Дэйв решительно сунул ей суп и попятился к столу, тут же дотянувшись до пинты рома.

— Я что, похожа на змею?

Мисси взглянула на меня большими невинными глазами.

— Правда?

— Оп-пределенно н-не похожа.

Бодич поспешно приступил к чтению.

Те, кто полагают, будто душа женщины совершенно развращается с потерей чистоты…

— Ох, — утомленно вздохнула Мисси. — В его снах!

— Цыц, женщина! — прикрикнул Дэйв и поспешно добавил, увидев ее взгляд: — Кха-кха-кха…

— Слушайте же его, — напомнил Бодич.

…с жадностью выслушают все обвинения, которые зависть или общее презрение обрушило на добродетели Феодоры, преувеличивая ее пороки и вынося строгий приговор вольным и невольным грехам совсем юной блудницы…

Однако упрек в жестокости, столь мерзкий даже в сравнении с ее не столь страшными грехами, оставил несмываемое пятно на памяти Феодоры.
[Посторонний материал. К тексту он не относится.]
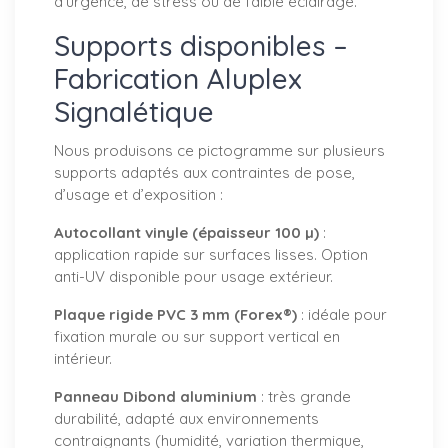
d’urgence, de stress ou de faible éclairage.
Supports disponibles –
Fabrication Aluplex
Signalétique
Nous produisons ce pictogramme sur plusieurs
supports adaptés aux contraintes de pose,
d’usage et d’exposition :
Autocollant vinyle (épaisseur 100 µ)
:
application rapide sur surfaces lisses. Option
anti-UV disponible pour usage extérieur.
Plaque rigide PVC 3 mm (Forex®)
: idéale pour
fixation murale ou sur support vertical en
intérieur.
Panneau Dibond aluminium
: très grande
durabilité, adapté aux environnements
contraignants (humidité, variation thermique,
Ее многочисленные соглядатаи подмечали и доносили о каждом поступке, слове или взгляде, направленном против их царственной госпожи. Тех, кого они обвинили, бросали в особую тюрьму, недоступную следствию и правосудию; и ходили слухи, что пытки на дыбе и бичевание производились в присутствии тирана женского пола, недоступного мольбам или голосу жалости. Некоторые из этих несчастных жертв гибли в глубоких зловонных темницах, других же, утративших члены, разум или состояние, являли миру как живые памятники ее мстительности, каковая обычно простиралась и на детей тех, кого она заподозрила или искалечила. К сенатору или священнику, которым Феодора объявила смертный приговор или изгнание, отправляли доверенного гонца, и его исполнительность подкреплялась угрозой из ее собственных уст: «Если ты не исполнишь мое повеление, клянусь тем, кто живет вечно, с тебя кнутом спустят шкуру».